Material for the task START

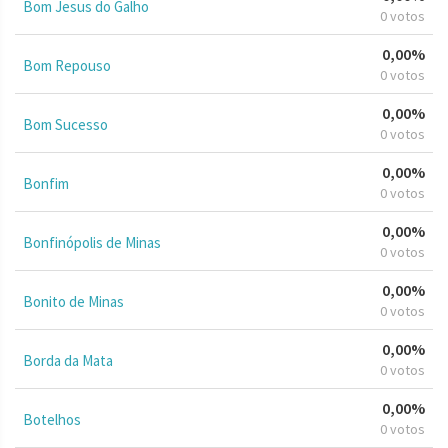
Bom Jesus do Galho
0 votos
0,00%
Bom Repouso
0 votos
0,00%
Bom Sucesso
0 votos
0,00%
Bonfim
0 votos
0,00%
Bonfinópolis de Minas
0 votos
0,00%
Bonito de Minas
0 votos
0,00%
Borda da Mata
0 votos
0,00%
Botelhos
0 votos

Material for the task END

#### Exercise prompt:
Each entry needs to be returned verbatim, with its pictures left out.

#### Result for this exercise:
Bom Jesus do Galho
0 votos
0,00%
Bom Repouso
0 votos
0,00%
Bom Sucesso
0 votos
0,00%
Bonfim
0 votos
0,00%
Bonfinópolis de Minas
0 votos
0,00%
Bonito de Minas
0 votos
0,00%
Borda da Mata
0 votos
0,00%
Botelhos
0 votos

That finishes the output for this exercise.